だけど支援者が利用者の出来ていないところを出来るようにしようと、その人の本来の願いや希望とは違う物語をケースと呼ぶことがあるのだとしたら。
利用者は期待ばかりを支援者にもとめて、着地する未来や社会性への回路が施設内で閉じてしまうことに気づけない仕組みになっているのだとしたら。
家族や関係者が袋小路のように困難さに打ちひしがれてしまうときに、その感情が弱い立場に向かってしまう前に。

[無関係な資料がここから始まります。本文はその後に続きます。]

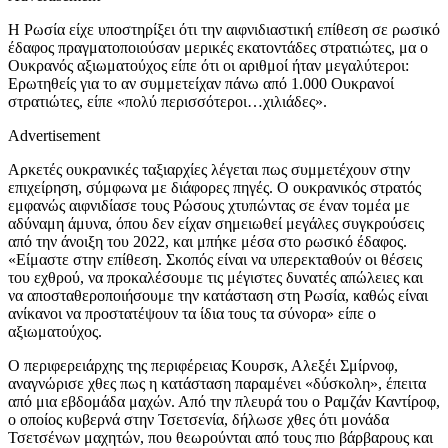
Η Ρωσία είχε υποστηρίξει ότι την αιφνιδιαστική επίθεση σε ρωσικό
έδαφος πραγματοποιούσαν μερικές εκατοντάδες στρατιώτες, μα ο
Ουκρανός αξιωματούχος είπε ότι οι αριθμοί ήταν μεγαλύτεροι:
Ερωτηθείς για το αν συμμετείχαν πάνω από 1.000 Ουκρανοί
στρατιώτες, είπε «πολύ περισσότεροι…χιλιάδες».
Advertisement
Αρκετές ουκρανικές ταξιαρχίες λέγεται πως συμμετέχουν στην
επιχείρηση, σύμφωνα με διάφορες πηγές. Ο ουκρανικός στρατός
εμφανώς αιφνιδίασε τους Ρώσους χτυπώντας σε έναν τομέα με
αδύναμη άμυνα, όπου δεν είχαν σημειωθεί μεγάλες συγκρούσεις
από την άνοιξη του 2022, και μπήκε μέσα στο ρωσικό έδαφος.
«Είμαστε στην επίθεση. Σκοπός είναι να υπερεκταθούν οι θέσεις
του εχθρού, να προκαλέσουμε τις μέγιστες δυνατές απώλειες και
να αποσταθεροποιήσουμε την κατάσταση στη Ρωσία, καθώς είναι
ανίκανοι να προστατέψουν τα ίδια τους τα σύνορα» είπε ο
αξιωματούχος.
Ο περιφερειάρχης της περιφέρειας Κουρσκ, Αλεξέι Σμίρνοφ,
αναγνώρισε χθες πως η κατάσταση παραμένει «δύσκολη», έπειτα
από μια εβδομάδα μαχών. Από την πλευρά του ο Ραμζάν Καντίροφ,
ο οποίος κυβερνά στην Τσετσενία, δήλωσε χθες ότι μονάδα
Τσετσένων μαχητών, που θεωρούνται από τους πιο βάρβαρους και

もう一度、勤勉という誰にとっての?という曖昧さや、「ユーモア」のもっと緩やかで言葉に限定されない意味や交流について考える機会が必要なんじゃないかと思ったりしています。

こんなカタ難しい文章を書くのも、ぼくの場合は一種の切実さ。
だけど、最近ブログ書かないのも何だか充実しているからで、発信しなくても満足なことが多いし、これから取り組んでいかなければならないこともあって、もちろんリベルテの日々があればイイじゃんって気持ちなんだけど。
経営の苦労?や葛藤!も、メンバーやスタッフやファンや友人たちのとの日々があれば、充実していると感じられるのは、すごく良い循環の中にぼくもみなんの輪の中にいるんだと思います。
そんな話をしたりしなかったりだと思うけど、トークイベントで問題提起したいのは、そんなこと。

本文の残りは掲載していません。